By Jorge Barrera
APTN National News
LAKETON, NB–It was another day of skirmishing on the highway in the ongoing battle between a Mi’kmaq-led group of anti-fracking demonstrators and a Houston-based company trying to wrap up the last of its shale gas exploration work for the year.
On the one-month anniversary of the Oct. 17 RCMP raid on an anti-fracking camp in Rexton, NB, a contractor working for SWN Resources Canada scrapped plans to pick up geophones strung along the shoulder of Hwy 11 after facing a demand from demonstrators that the company also retrieve the wires connecting the equipment.
Geophones interact with thumper trucks to create imaging of shale gas deposits underground. The thumper trucks deliver vibrations into the ground which are then transmitted to geophones which then send the data to measuring equipment.
On Thursday, dozens of demonstrators forced SWN’s thumper trucks to turn back.
Elsipogtog residents, along with supporters from other Mi’kmaq communities and local Acadians, have been trying to stop SWN’s shale gas exploration for months.

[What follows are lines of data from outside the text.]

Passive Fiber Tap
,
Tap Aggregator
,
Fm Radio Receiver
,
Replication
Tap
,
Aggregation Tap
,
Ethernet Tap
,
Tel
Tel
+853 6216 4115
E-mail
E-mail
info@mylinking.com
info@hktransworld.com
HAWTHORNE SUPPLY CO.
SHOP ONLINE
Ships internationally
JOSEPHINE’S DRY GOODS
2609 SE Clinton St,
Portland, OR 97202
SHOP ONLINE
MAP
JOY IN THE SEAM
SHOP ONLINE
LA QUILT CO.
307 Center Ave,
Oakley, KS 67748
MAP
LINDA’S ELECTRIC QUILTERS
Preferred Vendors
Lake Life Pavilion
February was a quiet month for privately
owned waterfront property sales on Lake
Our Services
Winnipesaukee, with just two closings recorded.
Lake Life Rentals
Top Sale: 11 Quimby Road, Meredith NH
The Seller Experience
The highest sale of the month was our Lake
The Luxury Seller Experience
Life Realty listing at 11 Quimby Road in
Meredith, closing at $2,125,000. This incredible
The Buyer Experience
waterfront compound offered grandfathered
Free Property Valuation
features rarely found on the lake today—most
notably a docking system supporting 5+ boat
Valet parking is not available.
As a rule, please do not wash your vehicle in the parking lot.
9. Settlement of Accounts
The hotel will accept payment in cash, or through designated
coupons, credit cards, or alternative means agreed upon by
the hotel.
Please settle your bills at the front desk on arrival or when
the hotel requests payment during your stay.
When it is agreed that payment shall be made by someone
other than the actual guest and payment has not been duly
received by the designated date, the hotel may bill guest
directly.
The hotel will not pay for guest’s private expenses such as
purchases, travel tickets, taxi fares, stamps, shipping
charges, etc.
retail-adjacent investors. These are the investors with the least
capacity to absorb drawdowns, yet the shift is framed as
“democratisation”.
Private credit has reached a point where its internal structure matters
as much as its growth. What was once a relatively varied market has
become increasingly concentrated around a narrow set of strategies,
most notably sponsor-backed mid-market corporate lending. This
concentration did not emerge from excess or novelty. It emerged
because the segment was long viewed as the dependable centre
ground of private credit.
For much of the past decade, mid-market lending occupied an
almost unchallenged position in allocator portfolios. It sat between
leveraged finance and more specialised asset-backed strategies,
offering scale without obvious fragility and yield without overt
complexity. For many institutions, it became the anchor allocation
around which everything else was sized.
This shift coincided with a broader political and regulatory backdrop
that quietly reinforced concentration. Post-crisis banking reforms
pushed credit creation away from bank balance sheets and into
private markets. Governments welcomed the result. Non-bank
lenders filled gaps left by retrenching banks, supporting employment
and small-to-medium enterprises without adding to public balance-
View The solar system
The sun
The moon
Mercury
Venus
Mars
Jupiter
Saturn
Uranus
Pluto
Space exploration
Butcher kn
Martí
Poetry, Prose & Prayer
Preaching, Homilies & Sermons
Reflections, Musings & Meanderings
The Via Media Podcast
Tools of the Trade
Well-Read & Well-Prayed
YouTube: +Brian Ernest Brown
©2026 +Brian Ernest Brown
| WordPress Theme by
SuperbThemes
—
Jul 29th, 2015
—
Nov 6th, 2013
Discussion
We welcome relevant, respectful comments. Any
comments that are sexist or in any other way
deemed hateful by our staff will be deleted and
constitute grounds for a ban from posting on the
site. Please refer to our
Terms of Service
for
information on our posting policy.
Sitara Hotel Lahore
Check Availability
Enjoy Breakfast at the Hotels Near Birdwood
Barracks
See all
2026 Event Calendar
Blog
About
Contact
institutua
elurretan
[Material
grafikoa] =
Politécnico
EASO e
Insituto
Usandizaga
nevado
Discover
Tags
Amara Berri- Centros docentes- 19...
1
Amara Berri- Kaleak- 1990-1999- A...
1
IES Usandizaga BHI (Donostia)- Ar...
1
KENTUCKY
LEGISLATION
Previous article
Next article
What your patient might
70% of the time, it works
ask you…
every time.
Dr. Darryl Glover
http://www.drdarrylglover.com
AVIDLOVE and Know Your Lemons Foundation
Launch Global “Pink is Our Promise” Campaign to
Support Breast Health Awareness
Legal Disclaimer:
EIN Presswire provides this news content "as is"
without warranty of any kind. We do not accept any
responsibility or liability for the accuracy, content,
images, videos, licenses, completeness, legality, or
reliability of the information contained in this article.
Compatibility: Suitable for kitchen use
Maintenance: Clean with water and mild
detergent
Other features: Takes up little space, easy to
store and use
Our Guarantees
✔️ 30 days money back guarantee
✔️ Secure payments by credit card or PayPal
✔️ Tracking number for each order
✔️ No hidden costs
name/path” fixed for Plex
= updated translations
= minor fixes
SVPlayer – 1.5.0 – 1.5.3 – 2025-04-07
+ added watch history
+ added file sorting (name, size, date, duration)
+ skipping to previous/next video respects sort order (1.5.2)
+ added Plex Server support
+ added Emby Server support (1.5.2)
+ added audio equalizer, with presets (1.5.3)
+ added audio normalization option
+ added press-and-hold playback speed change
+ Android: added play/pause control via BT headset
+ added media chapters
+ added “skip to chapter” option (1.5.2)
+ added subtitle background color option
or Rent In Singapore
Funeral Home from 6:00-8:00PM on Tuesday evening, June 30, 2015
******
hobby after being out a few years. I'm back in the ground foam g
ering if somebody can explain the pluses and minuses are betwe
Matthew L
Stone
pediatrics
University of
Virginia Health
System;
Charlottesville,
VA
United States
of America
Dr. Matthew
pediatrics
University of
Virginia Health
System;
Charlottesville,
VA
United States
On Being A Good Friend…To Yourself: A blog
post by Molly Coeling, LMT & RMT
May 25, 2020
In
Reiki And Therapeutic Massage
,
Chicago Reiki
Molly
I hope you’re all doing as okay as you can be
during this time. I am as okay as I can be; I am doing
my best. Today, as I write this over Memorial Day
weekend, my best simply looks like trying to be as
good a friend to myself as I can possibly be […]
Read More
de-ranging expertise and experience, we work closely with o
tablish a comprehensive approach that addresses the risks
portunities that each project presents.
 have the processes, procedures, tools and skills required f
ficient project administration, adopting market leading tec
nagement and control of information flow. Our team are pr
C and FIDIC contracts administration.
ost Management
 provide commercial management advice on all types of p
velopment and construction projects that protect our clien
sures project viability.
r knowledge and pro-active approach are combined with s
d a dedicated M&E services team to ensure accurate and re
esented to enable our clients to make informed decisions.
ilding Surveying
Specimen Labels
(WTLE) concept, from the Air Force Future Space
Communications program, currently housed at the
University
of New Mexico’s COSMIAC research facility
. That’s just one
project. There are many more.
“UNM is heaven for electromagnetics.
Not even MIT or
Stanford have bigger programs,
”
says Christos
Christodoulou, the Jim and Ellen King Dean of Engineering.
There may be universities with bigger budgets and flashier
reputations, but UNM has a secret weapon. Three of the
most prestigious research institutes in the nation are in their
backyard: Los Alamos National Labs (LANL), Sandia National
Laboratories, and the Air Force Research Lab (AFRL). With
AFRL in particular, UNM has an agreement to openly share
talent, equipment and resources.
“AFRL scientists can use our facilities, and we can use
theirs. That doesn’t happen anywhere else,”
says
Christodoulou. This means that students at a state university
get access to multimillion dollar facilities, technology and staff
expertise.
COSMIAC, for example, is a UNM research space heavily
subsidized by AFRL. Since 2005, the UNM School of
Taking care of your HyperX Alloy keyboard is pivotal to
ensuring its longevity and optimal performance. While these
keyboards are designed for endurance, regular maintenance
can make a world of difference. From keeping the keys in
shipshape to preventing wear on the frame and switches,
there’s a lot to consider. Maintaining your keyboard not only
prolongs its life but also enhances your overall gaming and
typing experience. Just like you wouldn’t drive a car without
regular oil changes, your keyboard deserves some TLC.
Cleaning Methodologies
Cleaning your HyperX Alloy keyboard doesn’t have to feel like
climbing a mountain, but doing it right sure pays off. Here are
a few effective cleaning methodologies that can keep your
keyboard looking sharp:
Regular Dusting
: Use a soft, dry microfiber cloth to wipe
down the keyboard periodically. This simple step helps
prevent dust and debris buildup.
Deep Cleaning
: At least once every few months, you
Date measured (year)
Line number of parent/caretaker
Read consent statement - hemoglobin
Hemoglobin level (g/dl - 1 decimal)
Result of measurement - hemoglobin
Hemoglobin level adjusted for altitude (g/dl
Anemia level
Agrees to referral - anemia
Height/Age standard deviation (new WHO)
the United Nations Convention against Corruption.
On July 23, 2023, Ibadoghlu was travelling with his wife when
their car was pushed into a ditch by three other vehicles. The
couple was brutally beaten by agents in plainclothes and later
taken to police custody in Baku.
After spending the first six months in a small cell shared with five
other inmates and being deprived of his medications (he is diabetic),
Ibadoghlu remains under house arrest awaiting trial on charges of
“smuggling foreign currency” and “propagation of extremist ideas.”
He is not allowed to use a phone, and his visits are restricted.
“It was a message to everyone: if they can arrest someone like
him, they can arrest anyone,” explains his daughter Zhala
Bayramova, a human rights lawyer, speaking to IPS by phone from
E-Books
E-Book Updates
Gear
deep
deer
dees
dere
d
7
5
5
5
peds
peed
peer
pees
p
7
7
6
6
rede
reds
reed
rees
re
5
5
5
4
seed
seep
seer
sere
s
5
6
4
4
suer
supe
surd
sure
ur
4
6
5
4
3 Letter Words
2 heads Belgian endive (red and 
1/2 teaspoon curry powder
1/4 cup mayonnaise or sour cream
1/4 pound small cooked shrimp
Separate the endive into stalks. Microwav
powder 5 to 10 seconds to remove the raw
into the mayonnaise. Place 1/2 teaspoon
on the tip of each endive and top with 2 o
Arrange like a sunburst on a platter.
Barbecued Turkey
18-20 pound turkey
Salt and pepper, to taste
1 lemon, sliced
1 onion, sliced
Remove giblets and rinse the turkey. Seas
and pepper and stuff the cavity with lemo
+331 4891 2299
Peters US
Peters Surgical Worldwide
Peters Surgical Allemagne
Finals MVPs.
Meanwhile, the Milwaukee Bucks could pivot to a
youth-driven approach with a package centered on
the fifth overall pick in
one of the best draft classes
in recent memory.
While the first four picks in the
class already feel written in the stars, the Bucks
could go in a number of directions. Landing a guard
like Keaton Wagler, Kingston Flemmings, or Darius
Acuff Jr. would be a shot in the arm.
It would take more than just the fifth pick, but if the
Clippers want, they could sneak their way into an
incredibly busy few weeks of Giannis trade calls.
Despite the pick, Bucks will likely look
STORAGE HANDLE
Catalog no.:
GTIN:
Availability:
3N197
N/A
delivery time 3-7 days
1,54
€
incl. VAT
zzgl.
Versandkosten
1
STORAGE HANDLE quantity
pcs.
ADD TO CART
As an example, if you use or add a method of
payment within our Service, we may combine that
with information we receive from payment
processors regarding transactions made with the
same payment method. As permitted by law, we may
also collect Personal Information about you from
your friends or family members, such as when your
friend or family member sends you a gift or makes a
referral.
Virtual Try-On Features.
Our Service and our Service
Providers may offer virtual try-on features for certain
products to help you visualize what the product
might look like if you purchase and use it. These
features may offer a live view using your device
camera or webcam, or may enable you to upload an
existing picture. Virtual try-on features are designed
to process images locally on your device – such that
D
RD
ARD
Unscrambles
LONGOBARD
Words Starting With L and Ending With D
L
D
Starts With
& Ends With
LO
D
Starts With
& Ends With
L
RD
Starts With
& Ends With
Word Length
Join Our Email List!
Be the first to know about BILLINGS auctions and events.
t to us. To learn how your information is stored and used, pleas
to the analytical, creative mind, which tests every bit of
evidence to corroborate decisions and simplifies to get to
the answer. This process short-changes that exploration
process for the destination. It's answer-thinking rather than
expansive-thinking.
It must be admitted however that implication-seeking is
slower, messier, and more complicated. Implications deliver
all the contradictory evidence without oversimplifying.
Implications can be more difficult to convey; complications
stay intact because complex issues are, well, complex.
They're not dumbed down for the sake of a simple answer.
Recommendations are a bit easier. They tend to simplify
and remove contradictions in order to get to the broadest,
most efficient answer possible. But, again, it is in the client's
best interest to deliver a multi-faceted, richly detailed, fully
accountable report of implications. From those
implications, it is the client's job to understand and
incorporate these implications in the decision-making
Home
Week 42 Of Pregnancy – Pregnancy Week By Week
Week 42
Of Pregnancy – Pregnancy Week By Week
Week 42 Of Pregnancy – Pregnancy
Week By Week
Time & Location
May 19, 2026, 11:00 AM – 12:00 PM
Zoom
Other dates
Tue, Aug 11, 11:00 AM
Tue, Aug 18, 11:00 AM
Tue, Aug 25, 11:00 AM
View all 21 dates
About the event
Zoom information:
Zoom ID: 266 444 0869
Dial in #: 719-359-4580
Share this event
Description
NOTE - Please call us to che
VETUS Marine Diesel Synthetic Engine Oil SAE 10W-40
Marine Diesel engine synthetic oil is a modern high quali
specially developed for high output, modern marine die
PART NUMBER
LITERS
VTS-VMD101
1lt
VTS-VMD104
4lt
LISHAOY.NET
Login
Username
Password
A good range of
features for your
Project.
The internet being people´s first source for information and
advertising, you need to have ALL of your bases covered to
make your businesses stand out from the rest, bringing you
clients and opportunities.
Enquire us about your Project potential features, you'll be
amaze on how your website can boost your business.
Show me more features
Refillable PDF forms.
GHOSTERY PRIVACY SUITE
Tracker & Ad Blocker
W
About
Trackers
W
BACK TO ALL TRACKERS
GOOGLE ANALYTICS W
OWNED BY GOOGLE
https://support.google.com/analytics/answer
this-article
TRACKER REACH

Many fear discovery of shale gas will lead to a controversial extraction method called hydraulic fracturing or fracking.
Opponents of fracking say it threatens water tables, while proponents say it poses no danger at all.
The New Brunswick government has given SWN its full backing and Premier David Alward has called the ongoing battle between SWN and demonstrators a “beachhead” in his government’s effort to bring more resource development to the province.
Sunday’s skirmish occurred in the same vicinity as Thursday’s confrontation which sits about 30 km north of the October raid site and about 46 km northeast of Elsipogtog.
“We did it again,” shouted some of the demonstrators after trucks belonging to Geokinetics turned around and left the area.
Initially it appeared that Geokinetics would be retrieving the geophones and the connecting wiring which is strung across 15 km on Hwy 11. One of the workers told APTN National News that the wires were going into their trucks along with the geophones.
Moments later, an RCMP liaison officer, known as “Dickie,” told the demonstrators that the company didn’t have the “resources” to pick up the wiring and the geophones.
“Either they are going to pull out all together or allow them to pick up their yellow boxes and they’ll come back another day to pick up the wire,” said the RCMP liaison officer.
The demonstrators, however, cried foul saying the terms of the initial arrangement had been altered.
“You show up here and your mouth starts doing this here and all of a sudden it’s all different,” said Melissa Augustine, who is from the Mi’kmaq community of Burnt Church.
“This is what they are conveying to me and this is what I am conveying to you,” said the RCMP liaison officer.
The meeting ended abruptly after one of the demonstrators, Maxime Daigle, attempted to read a letter, later described as a writ, to the RCMP liaison accusing the force of treason.
The RCMP liaison, however, refused to stay to hear Daigle read the whole thing.
“I read it yesterday,” said the liaison.
“Hey come back, you scared of this or what?” said Daigle, a former oil and gas worker with experience across Western Canada and the U.S. who now campaigns against shale gas extraction.
Soon after, Geokinetic’s trucks turned around and left.
“They looked like a bunch of mice running away,” said Augustine. “They broke their word to pick up their garbage.”
Louis Jerome, another Mi’kmaq demonstrator from Gesgapegiag First Nation in Quebec, said if SWN’s contractor returns, it will face the same thing.
“If they come back, we are going to make sure that they take all their equipment,” said Jerome. “I think they got the message.”
The symbolism of Sunday’s small victory on the one-month anniversary of the raid remained with some demonstrators after calm returned to their recently erected camp on Hwy 11.
“It’s a powerful day,” said Callum Moscovitch, from St. Margaret’s Bay, NS.
He said a lot had changed since the chaos and confusion following the raid, which resulted in 40 arrests and the torching of several RCMP vehicles.
Moscovitch said the camp was experiencing a level of unity that had been missing for awhile.
“It’s amazing to have arrived here from a point of tension, fear and distrust,” he said. “We are concentrating on our strength and where it lies is in prayer. It brings us together.”
The battle, however, is far from over.
On Monday, a New Brunswick judge is expected to rule on an application for an injunction filed by the Elsipogtog band council against SWN and the province. The judge could rule in favour of Elsipogtog and end SWN’s exploration for the season.
Or, the judge could rule against it and SWN would be able to return under the full cover of the courts.